Martin Wilibald Schrettinger (17 June 1772 in Neumarkt in der Oberpfalz – 12 April 1851 in Munich) was a German priest and librarian.

==Life and career==
In 1793 he joined the Benedictine monastery in Weißenohe, where he was ordained in 1795. In 1800 he became the monastery's librarian. In 1802 shortly before the closing of the monastery he went to Munich where he worked for the Royal Library (now the Bavarian State Library). He assumed the titles of curator (Kustos) in 1806 and in 1823 Under-librarian. In 1839, while still retaining his position as librarian, he was installed as a Canon at Munich's St. Kajetan.

Schrettinger is regarded as the founder of modern library science and was the first person to use the term. He created a catalog of all the library's holdings divided into subjects and sub-subjects. He cross-referenced these through an alphabetic catalog of authors and a catalog of locations within a library where books were shelved. In 1819 he began a classified catalog (Realkatalog), which itself is sometimes consulted by modern librarians and remains unfinished.

==Writings==
- Versuch eines vollständigen Lehrbuches der Bibliothek-Wissenschaft oder Anleitung zur vollkommenen Geschäftsführung eines Bibliothekärs. Volume 1 (Sections 1-3): 1808-1810; Volume 2 (Section 4): 1829.
- Handbuch der Bibliothek-Wissenschaft. Vienna 1834. Reproduced by Weidmann, Hildesheim 2003. ISBN 3-615-00277-6
- The Bavarian State Library contains Schrettinger's journals from 1793–1850 and a handwritten autobiography.
- Philip Dormer Stanhope of Chesterfield: Die Kunst unter Menschen glücklich zu leben

==Bibliography==
- Wilhelm Bäumker: Schrettinger, Martin. In: Allgemeine Deutsche Biographie, vol. 32. Duncker & Humblot, Leipzig 1891, p. 491 (online).

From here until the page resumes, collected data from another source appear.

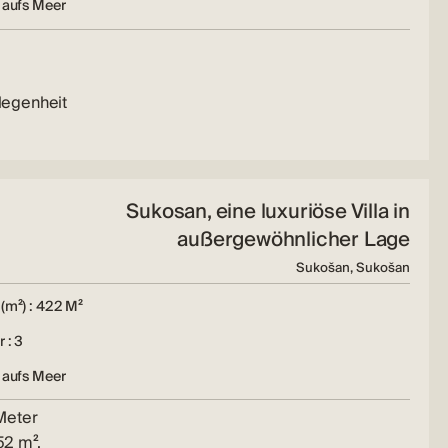
 aufs Meer
legenheit
Sukosan, eine luxuriöse Villa in
außergewöhnlicher Lage
Sukošan, Sukošan
(m²) : 422 M²
 : 3
 aufs Meer
Meter
52 m².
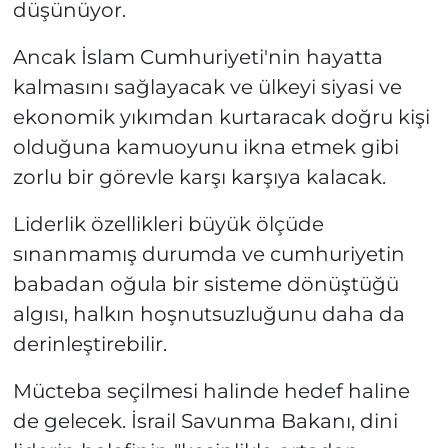
düşünüyor.
Ancak İslam Cumhuriyeti'nin hayatta
kalmasını sağlayacak ve ülkeyi siyasi ve
ekonomik yıkımdan kurtaracak doğru kişi
olduğuna kamuoyunu ikna etmek gibi
zorlu bir görevle karşı karşıya kalacak.
Liderlik özellikleri büyük ölçüde
sınanmamış durumda ve cumhuriyetin
babadan oğula bir sisteme dönüştüğü
algısı, halkın hoşnutsuzluğunu daha da
derinleştirebilir.
Mücteba seçilmesi halinde hedef haline
de gelecek. İsrail Savunma Bakanı, dini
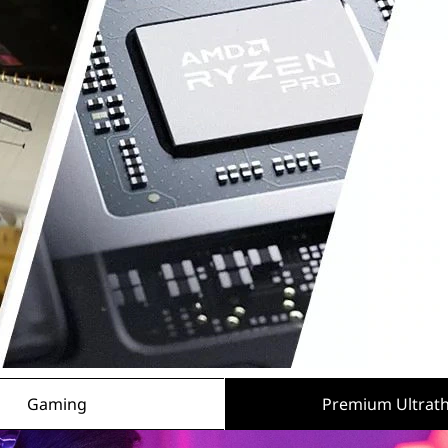
Gaming
Premium Ultrath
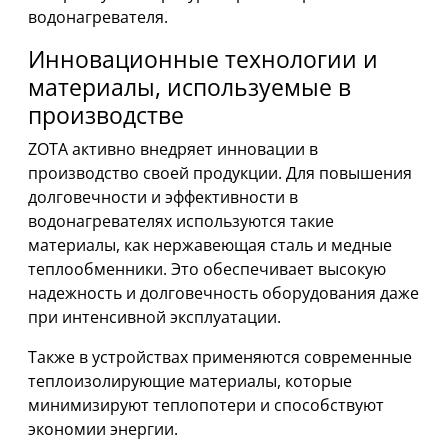
водонагревателя.
Инновационные технологии и
материалы, используемые в
производстве
ZOTA активно внедряет инновации в
производство своей продукции. Для повышения
долговечности и эффективности в
водонагревателях используются такие
материалы, как нержавеющая сталь и медные
теплообменники. Это обеспечивает высокую
надежность и долговечность оборудования даже
при интенсивной эксплуатации.
Также в устройствах применяются современные
теплоизолирующие материалы, которые
минимизируют теплопотери и способствуют
экономии энергии.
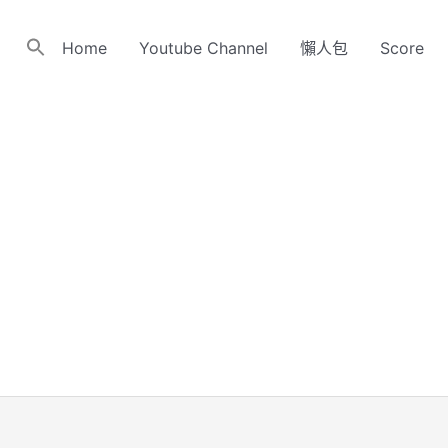
Home
Youtube Channel
懶人包
Score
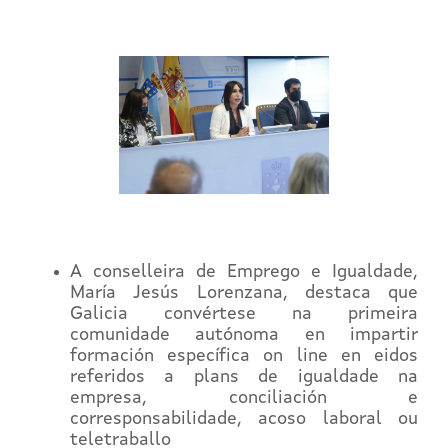
A conselleira de Emprego e Igualdade,
María Jesús Lorenzana, destaca que
Galicia convértese na primeira
comunidade autónoma en impartir
formación específica on line en eidos
referidos a plans de igualdade na
empresa, conciliación e
corresponsabilidade, acoso laboral ou
teletraballo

- Uwe Jochum: Bibliotheken und Bibliothekare 1800-1900. Königshausen und Neumann, Würzburg 1991. ISBN 3-88479-599-6
- Annemarie Kaindl: Martin Schrettinger zu Bau und Organisation der königlichen Hof- und Centralbibliothek. In: Bibliotheksforum Bayern, Jg. 14, 2020, Heft 1, p. 25–29 (online).
- Stephan Kellner: Schrettinger, Martin. In: Neue Deutsche Biographie, vol. 23. Duncker & Humblot, Berlin 2007, p. 545 sq. (online).

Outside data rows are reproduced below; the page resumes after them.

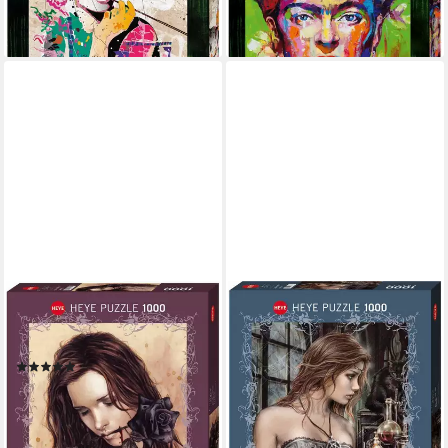
-11%
-11%
lieferbar - in 6-8 Werktagen bei dir
lieferbar - in 6-8 Werktagen bei dir
HEYE
HEYE
Puzzle Dark Rose, 1000
Puzzle Poison, 1000
Puzzleteile, Made in Germany
Puzzleteile, Made in Germany
(1)
ab 15,87 €
UVP
18,29 €
ab 15,86 €
UVP
18,29 €
-13%
-13%
lieferbar - in 6-8 Werktagen bei dir
lieferbar - in 6-8 Werktagen bei dir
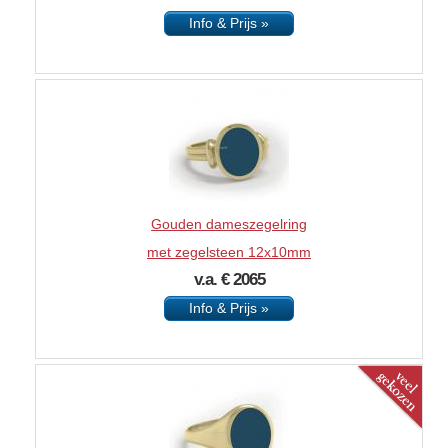
Info & Prijs »
Gouden dameszegelring
met zegelsteen 12x10mm
v.a. € 2065
Info & Prijs »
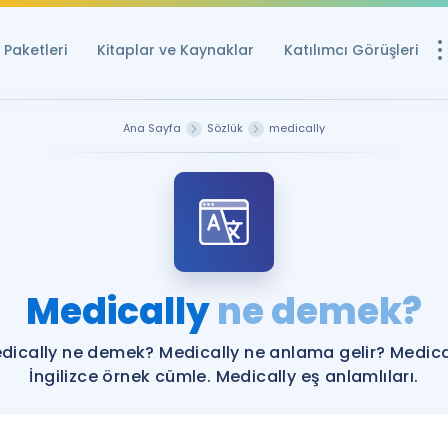
Paketleri
Kitaplar ve Kaynaklar
Katılımcı Görüşleri
Ücretsiz Kayna
Ana Sayfa
Sözlük
medically
YDS ve YÖKDİL içi
Sözlük
İngilizce Sınavları
Puan Hesapla
Medically
ne demek?
YDS ve YÖKDİL P
Remz
Rehberlik Aracı
dically ne demek? Medically ne anlama gelir? Medica
YDS ve YÖKDİL'e H
İngilizce örnek cümle. Medically eş anlamlıları.
ÖSYM Sınav Ta
Tüm ÖSYM Sınavl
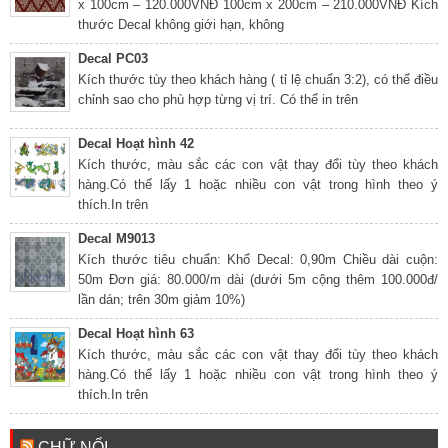
x 100cm – 120.000VNĐ 100cm x 200cm – 210.000VNĐ Kích
thước Decal không giới hạn, không
Decal PC03
Kích thước tùy theo khách hàng ( tỉ lệ chuẩn 3:2), có thể điều
chỉnh sao cho phù hợp từng vị trí. Có thể in trên
Decal Hoạt hình 42
Kích thước, màu sắc các con vật thay đổi tùy theo khách
hàng.Có thể lấy 1 hoặc nhiều con vật trong hình theo ý
thích.In trên
Decal M9013
Kích thước tiêu chuẩn: Khổ Decal: 0,90m Chiều dài cuộn:
50m Đơn giá: 80.000/m dài (dưới 5m cộng thêm 100.000đ/
lần dán; trên 30m giảm 10%)
Decal Hoạt hình 63
Kích thước, màu sắc các con vật thay đổi tùy theo khách
hàng.Có thể lấy 1 hoặc nhiều con vật trong hình theo ý
thích.In trên
CHỮ NỔI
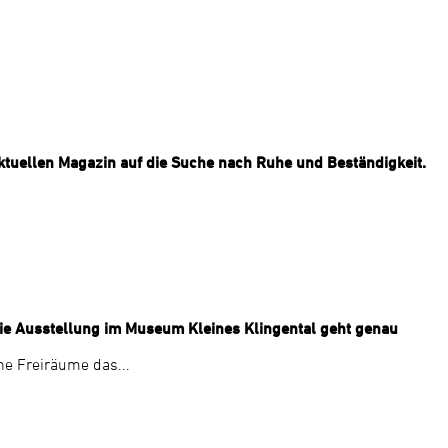
tuellen Magazin auf die Suche nach Ruhe und Beständigkeit.
 Die Ausstellung im Museum Kleines Klingental geht genau
ne Freiräume das...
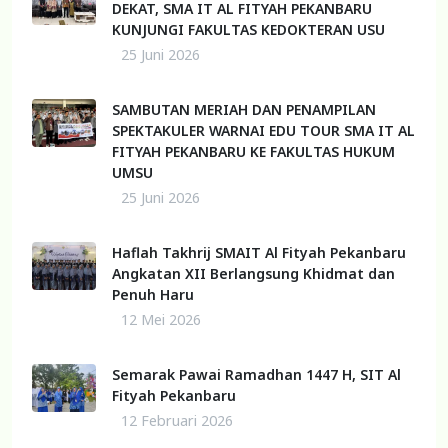
DEKAT, SMA IT AL FITYAH PEKANBARU
KUNJUNGI FAKULTAS KEDOKTERAN USU
25 Juni 2026
SAMBUTAN MERIAH DAN PENAMPILAN
SPEKTAKULER WARNAI EDU TOUR SMA IT AL
FITYAH PEKANBARU KE FAKULTAS HUKUM
UMSU
25 Juni 2026
Haflah Takhrij SMAIT Al Fityah Pekanbaru
Angkatan XII Berlangsung Khidmat dan
Penuh Haru
12 Mei 2026
Semarak Pawai Ramadhan 1447 H, SIT Al
Fityah Pekanbaru
12 Februari 2026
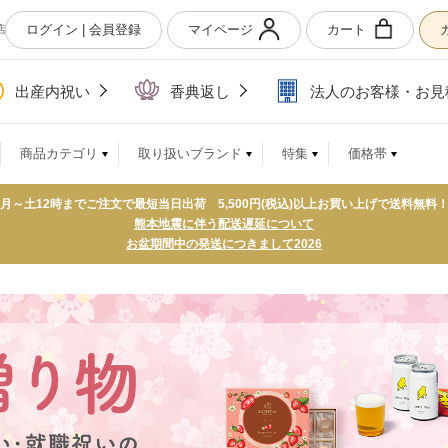
ログイン | 会員登録
マイページ
カート
店
出産内祝い
香典返し
法人のお客様・お見
商品カテゴリ
取り扱いブランド
特集
価格帯
月～土12時までご注文で最短当日出荷 5,500円(税込)以上お買い上げで送料無料
熊本地震に伴う配送遅延について
お盆期間中の発送につきまして2026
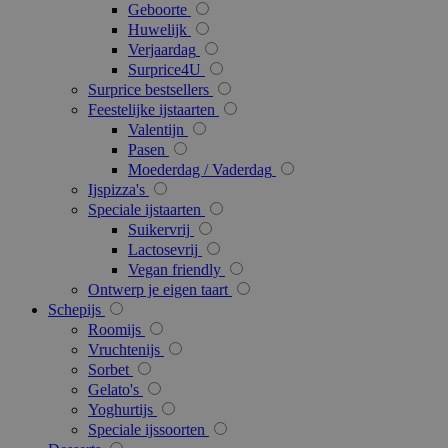
Geboorte
Huwelijk
Verjaardag
section_data_ids
1
Adobe Inc.
Surprice4U
www.surprice.be
Surprice bestsellers
Feestelijke ijstaarten
Valentijn
Pasen
Moederdag / Vaderdag
mage-cache-storage
1
Adobe Inc.
Ijspizza's
www.surprice.be
Speciale ijstaarten
Suikervrij
Lactosevrij
Vegan friendly
webp
www.surprice.be
Se
Ontwerp je eigen taart
Schepijs
Roomijs
Vruchtenijs
Sorbet
Gelato's
Yoghurtijs
Speciale ijssoorten
recently_compared_product
1
Adobe Inc.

- Manfred Knedlik: Martin Schrettinger, In: Literaturportal Bayern. (online)
- Manfred Knedlik: Wegbereiter eines modernen Bibliotheksmanagements. Martin Schrettinger (1772–1851). In: Bibliotheksmagazin, 2022, Heft 2, S. 9–13 (online).

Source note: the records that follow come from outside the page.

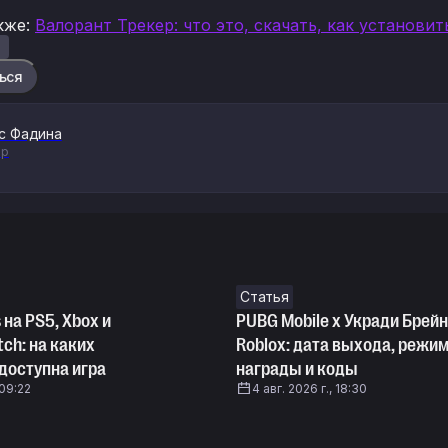
кже
:
Валорант Трекер: что это, скачать, как установит
ься
с Фадина
ор
Статья
 на PS5, Xbox и
PUBG Mobile х Укради Брейн
tch: на каких
Roblox: дата выхода, режим
доступна игра
награды и коды
 09:22
4 авг. 2026 г., 18:30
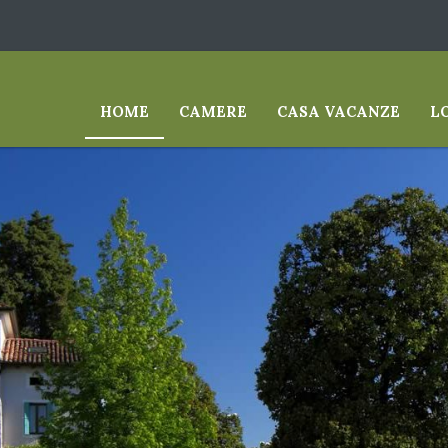
HOME
CAMERE
CASA VACANZE
L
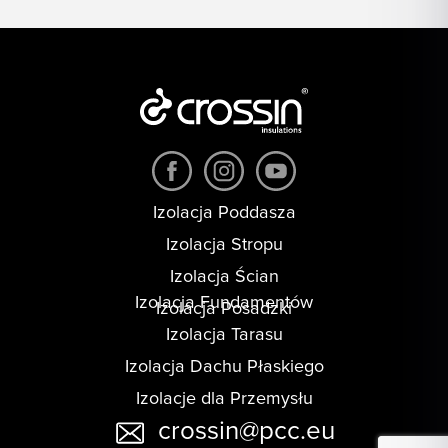
Izolacja Poddasza
Izolacja Stropu
Izolacja Ścian
Izolacja Fundamentów
Izolacja Posadzki
Izolacja Tarasu
Izolacja Dachu Płaskiego
Izolacje dla Przemysłu
crossin@pcc.eu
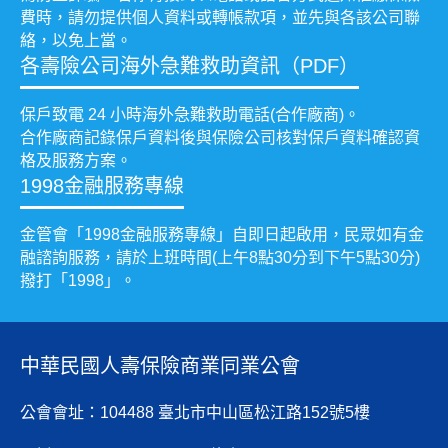
費時，請勿提供個人資料或轉帳款項，並先與各該公司聯
絡，以免上當。
各壽險公司海外急難救助資訊（PDF）
保戶致電 24 小時海外急難救助電話(合作廠商)。
合作廠商記錄保戶資料後與保險公司核對保戶資料確認資
格及服務方案。
1998金融服務專線
金管會「1998金融服務專線」自即日起啟用，民眾如有金
融諮詢服務，請於上班時間(上午8點30分到下午5點30分)
撥打「1998」。
中華民國人壽保險商業同業公會
公會會址：104488 臺北市中山區松江路152號5樓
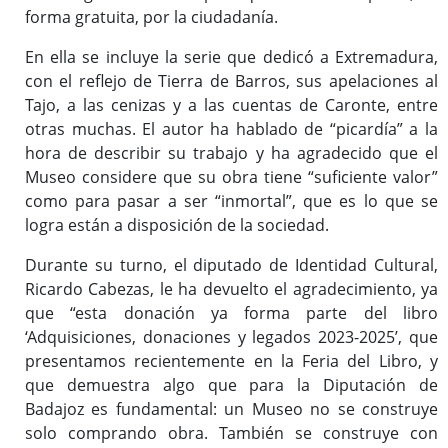
forma gratuita, por la ciudadanía.
En ella se incluye la serie que dedicó a Extremadura,
con el reflejo de Tierra de Barros, sus apelaciones al
Tajo, a las cenizas y a las cuentas de Caronte, entre
otras muchas. El autor ha hablado de “picardía” a la
hora de describir su trabajo y ha agradecido que el
Museo considere que su obra tiene “suficiente valor”
como para pasar a ser “inmortal”, que es lo que se
logra están a disposición de la sociedad.
Durante su turno, el diputado de Identidad Cultural,
Ricardo Cabezas, le ha devuelto el agradecimiento, ya
que “esta donación ya forma parte del libro
‘Adquisiciones, donaciones y legados 2023-2025’, que
presentamos recientemente en la Feria del Libro, y
que demuestra algo que para la Diputación de
Badajoz es fundamental: un Museo no se construye
solo comprando obra. También se construye con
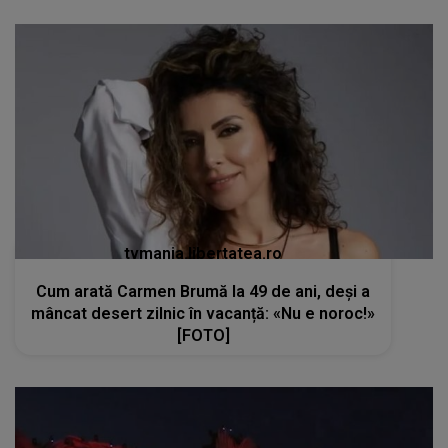
tvmania.libertatea.ro
Cum arată Carmen Brumă la 49 de ani, deși a
mâncat desert zilnic în vacanță: «Nu e noroc!»
[FOTO]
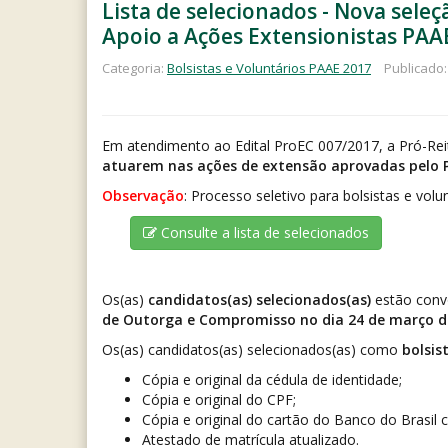
Lista de selecionados - Nova sele
Apoio a Ações Extensionistas PAA
Categoria:
Bolsistas e Voluntários PAAE 2017
Publicado:
Em atendimento ao Edital ProEC 007/2017, a Pró-Reit
atuarem nas ações de extensão aprovadas pelo P
Observação
: Processo seletivo para bolsistas e vol
Consulte a lista de selecionados
Os(as)
candidatos(as) selecionados(as)
estão conv
de Outorga e Compromisso no dia 24 de março d
Os(as) candidatos(as) selecionados(as) como
bolsis
Cópia e original da cédula de identidade;
Cópia e original do CPF;
Cópia e original do cartão do Banco do Brasil
Atestado de matrícula atualizado.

- Alois Schmid: Martin Schrettinger aus Neumarkt in der Oberpfalz. In: Jahresbericht des Historischen Vereins für Neumarkt i.d. Opf. und Umgebung 22, 1999, p. 139–162.
- Sandro Uhlmann: Martin Schrettinger. Wegbereiter der modernen Bibliothekswissenschaft. In: Martin Schrettinger: Handbuch der Bibliothek-Wissenschaft. Neudruck der Ausgabe Wien 1834. Mit einem Nachwort und einer Bibliographie herausgegeben von Holger Nitzschner, Stefan Seeger und Sandro Uhlmann. Weidmann, Hildesheim 2003, ISBN 3-615-00277-6, p. 3–37.
- Mönch, Rebell, Bibliothekar. Eine Ausstellung zum 250. Geburtstag von Martin Schrettinger. Virtual exhibition at Bavarian State Library (in German)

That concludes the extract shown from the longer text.